The specific pulseform used appears to be an important factor for the behavioural effect seen; for example, a pulsed magnetic field originally designed for spectroscopic MRI , referred to as Low Field Magnetic Stimulation , was found to temporarily improve patient-reported mood in bipolar patients,  while another MRI pulse had no effect. A whole-body exposure to a pulsed magnetic field was found to alter standing balance and pain perception in other studies. Since the magnetic field penetrates tissue, it can be generated outside of the head to induce currents within, causing transcranial magnetic stimulation TMS.
These currents depolarize neurons in a selected part of the brain, leading to changes in the patterns of neural activity. Instead of one strong electric shock through the head as in ECT, a large number of relatively weak pulses are delivered in TMS therapy, typically at the rate of about 10 pulses per second.
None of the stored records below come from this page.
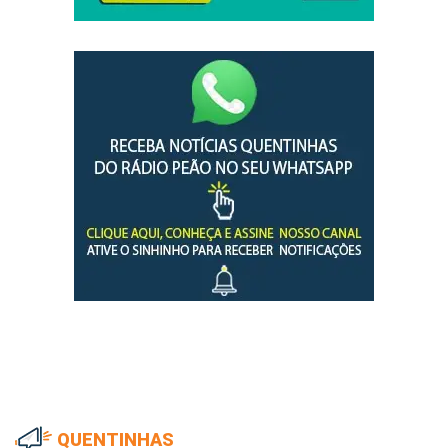
QUENTINHAS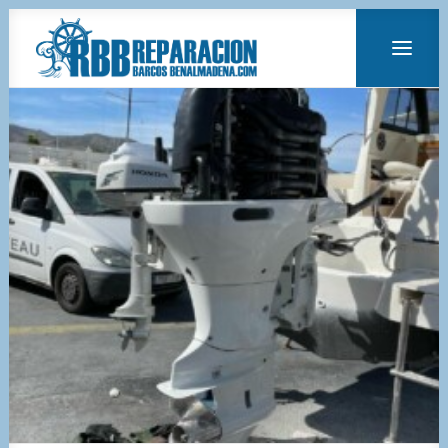
ANTIFOULING
MANTENIMIENTO DE MOTORES
MANTENIMIENTO Y LIMPIEZA DE BARCOS
MONTAJE DE MOTORES FUERABORDA
PINTURA
PULIDO Y ENCERADO
REPARACIÓN DE FIBRA
TRATAMIENTO ANTI-ÓSMOSIS
VENTA DE MOTORES
VENTA DE BARCOS
PLATAFORMAS DE BAÑO Y PIEZAS A MEDIDA
ALQUILER DE BARCOS
LLAMAR 620 807 270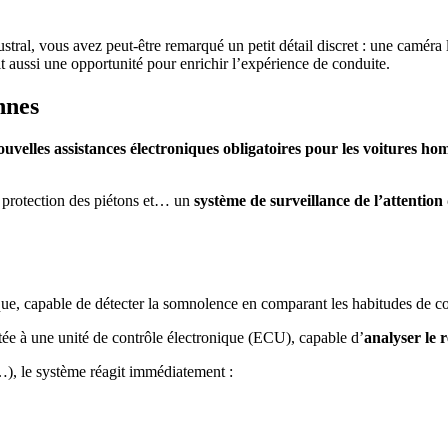
ral, vous avez peut-être remarqué un petit détail discret : une caméra 
oit aussi une opportunité pour enrichir l’expérience de conduite.
nnes
velles assistances électroniques obligatoires pour les voitures ho
e protection des piétons et… un
système de surveillance de l’attentio
que, capable de détecter la somnolence en comparant les habitudes de con
ée à une unité de contrôle électronique (ECU), capable d’
analyser le 
e…), le système réagit immédiatement :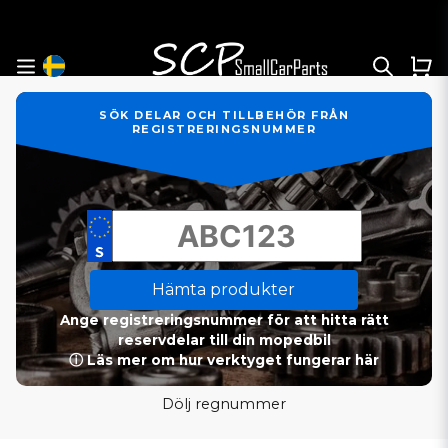
SÖK DELAR OCH TILLBEHÖR FRÅN
REGISTRERINGSNUMMER
Hämta produkter
Ange registreringsnummer för att hitta rätt
reservdelar till din mopedbil
ⓘ Läs mer om hur verktyget fungerar här
Dölj regnummer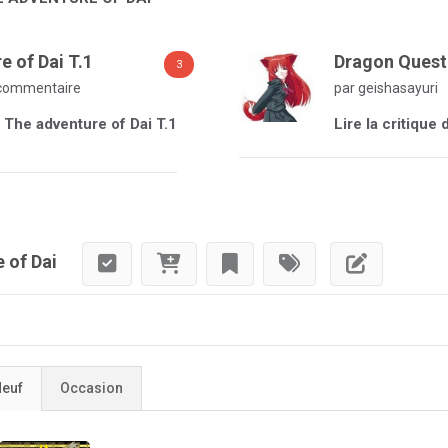
e of Dai T.1
Dragon Quest 
3
commentaire
par geishasayuri
- The adventure of Dai T.1
Lire la critique
 of Dai
euf
Occasion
If very strong pulses at a rapid rate are delivered to the brain, the induced currents can cause convulsions much like in the original electroconvulsive therapy.
Bioelectromagnetism: Principles and Applications of Bioelectric and Biomagnetic Fields
Vobar Mathematically Modelling the Electrical Activity of the Heart: The difference between corresponding bioelectric and biomagnetic methods is discussed. For the scientific journal, see Bioelectromagnetics journal. Subthreshold Membrane Phenomena 4. This is accompanied by a discussion of both the theories and experiments which were contributed The book includes about carefully bioellectromagnetism illustrations and references. The physiological origin of bioelectric and biomagnetic signal is discussed in detail.